WASHINGTON — Hillary Clinton’s private e-mail server, which stored some 55,000 pages of e-mails from her time as secretary of state, was the subject of attempted cyberattacks originating in China, South Korea and Germany after she left office in early 2013, according to a congressional document obtained by The Associated Press.
While the attempts apparently were blocked by a “threat monitoring” product that Clinton’s employees connected to her network in October 2013, there was a period of more than three months from June to October 2013 when that protection had not been installed, according to a letter from Sen. Ron Johnson, R-Wis., chairman of the Homeland Security and Government Affairs Committee.
Johnson’s letter to Victor Nappe, CEO of SECNAP, the company that provided the threat monitoring product, seeks a host of documents relating to the company’s work on Clinton’s server and the nature of the cyber intrusions detected.
Clinton has not said what, if any, firewall or threat protection was used on her e-mail server before June 2013, while the server was kept in her home in the New York City suburbs.
A February 2014 e-mail from SECNAP reported that malicious software based in China “was found running an attack against” Clinton’s server. In total, Senate investigators have found records describing three attempts linked to China, one based in Germany and one from South Korea.
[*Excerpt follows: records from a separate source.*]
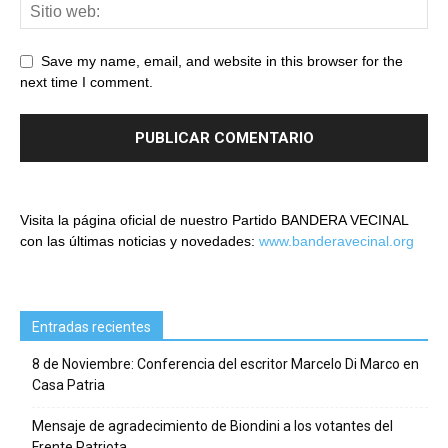
Save my name, email, and website in this browser for the
next time I comment.
Visita la página oficial de nuestro Partido BANDERA VECINAL
con las últimas noticias y novedades:
www.banderavecinal.org
Entradas recientes
8 de Noviembre: Conferencia del escritor Marcelo Di Marco en
Casa Patria
Mensaje de agradecimiento de Biondini a los votantes del
Frente Patriota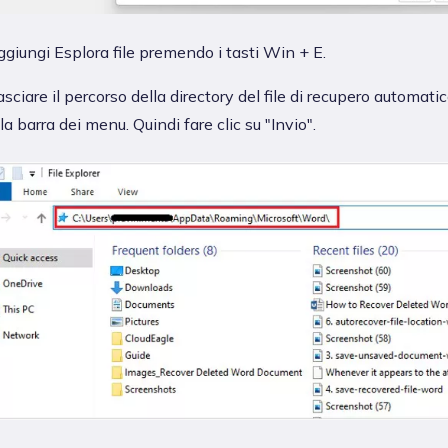
giungi Esplora file premendo i tasti Win + E.
asciare il percorso della directory del file di recupero automati
la barra dei menu. Quindi fare clic su "Invio".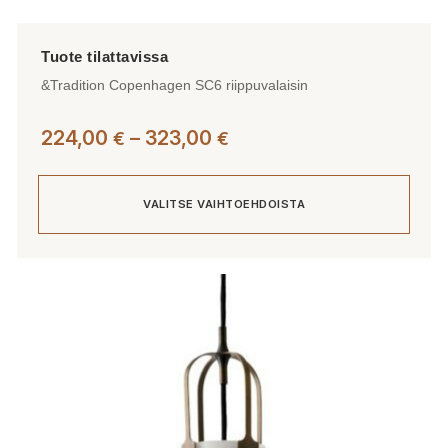
&Tradition Copenhagen SC6 riippuvalaisin
Hintaluokka:
224,00
–
323,00
€
€
224,00 €
-
VALITSE VAIHTOEHDOISTA
323,00 €
Tällä
tuotteella
on
useampi
muunnelma.
Voit
tehdä
valinnat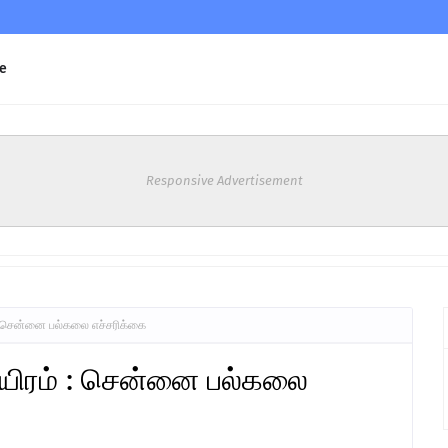
e
Responsive Advertisement
் : சென்னை பல்கலை எச்சரிக்கை
 ஆயிரம் : சென்னை பல்கலை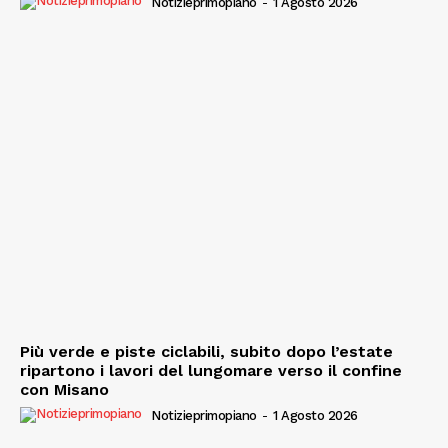
Notizieprimopiano
-
1 Agosto 2026
Più verde e piste ciclabili, subito dopo l’estate
ripartono i lavori del lungomare verso il confine
con Misano
Notizieprimopiano
-
1 Agosto 2026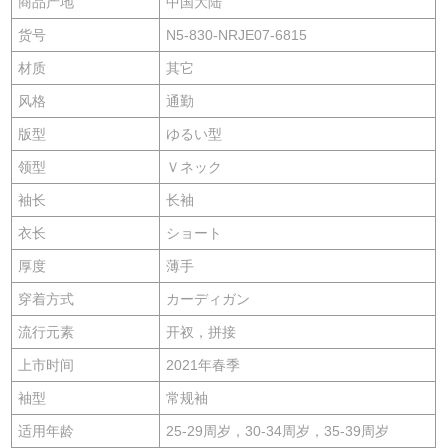
商品产地
中国大陆
货号
N5-830-NRJE07-6815
材质
其它
风格
通勤
版型
ゆるい型
领型
Ｖネック
袖长
长袖
衣长
ショート
厚度
薄手
穿着方式
カーディガン
流行元素
开衩，拼接
上市时间
2021年春季
袖型
常规袖
适用年龄
25-29周岁，30-34周岁，35-39周岁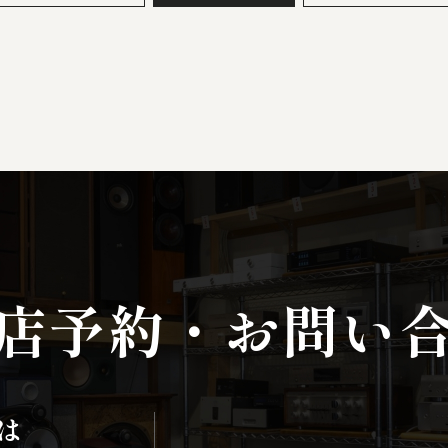
店予約
・
お問い
は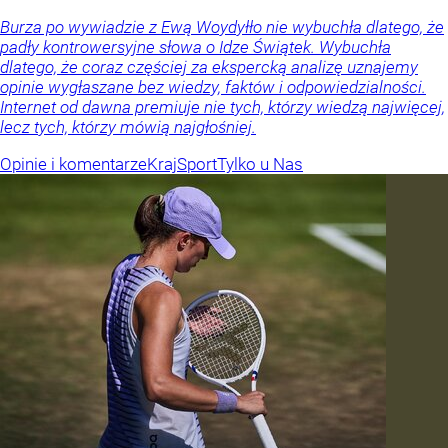
Burza po wywiadzie z Ewą Woydyłło nie wybuchła dlatego, że
padły kontrowersyjne słowa o Idze Świątek. Wybuchła
dlatego, że coraz częściej za ekspercką analizę uznajemy
opinie wygłaszane bez wiedzy, faktów i odpowiedzialności.
Internet od dawna premiuje nie tych, którzy wiedzą najwięcej,
lecz tych, którzy mówią najgłośniej.
Opinie i komentarze
Kraj
Sport
Tylko u Nas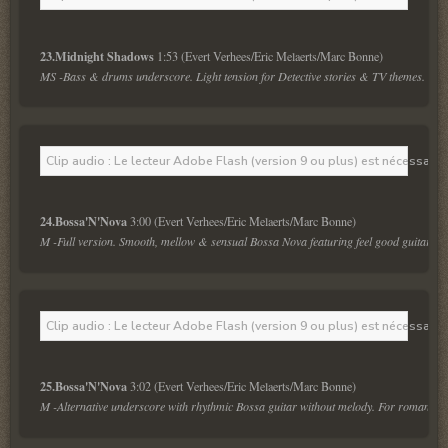
23.Midnight Shadows 
MS -Bass & drums underscore. Light tension for Detective stories & TV themes.
Clip audio : Le lecteur Adobe Flash (version 9 ou plus) est nécessaire 
24.Bossa'N'Nova 
M -Full version. Smooth, mellow & sensual Bossa Nova featuring feel good guitar melo
Clip audio : Le lecteur Adobe Flash (version 9 ou plus) est nécessaire 
25.Bossa'N'Nova 
M -Alternative underscore with rhythmic Bossa guitar without melody. For romantic 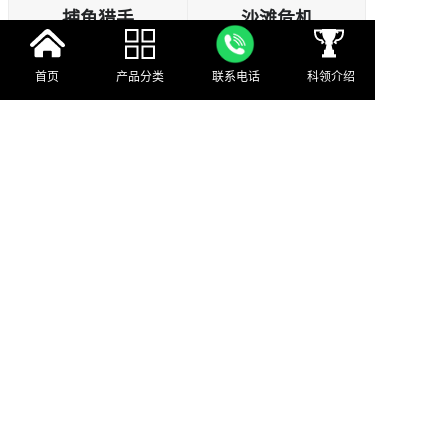
捕鱼猎手
沙滩危机
首页
产品分类
联系电话
科领介绍
怪兽危机
保卫海岛
投影沙池调试教程
微信公众号
500+
产品
超15种
不同领域
方案及产品详细视频
30000+行业多媒体人已关注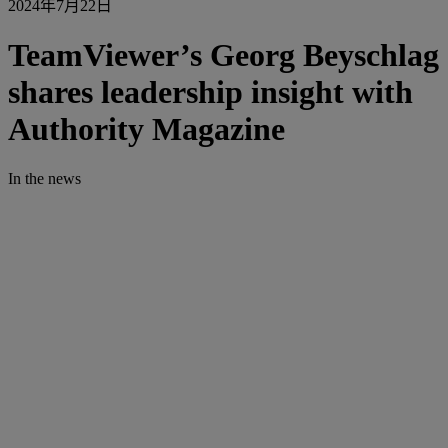
2024年7月22日
TeamViewer’s Georg Beyschlag
shares leadership insight with
Authority Magazine
In the news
The attacks occurred in 2013 and 2014.
In June 2013, after Clinton had left office, the server was moved from her Chappaqua, N.Y., home to a data center in northern New Jersey, where it was maintained by a Denver company, Platte River Networks.
In June 2013, Johnson’s letter says, Platte River hired SECNAP Network Security Corp. to use a product called CloudJacket SMB, designed to block hackers. The product was not up and running until October.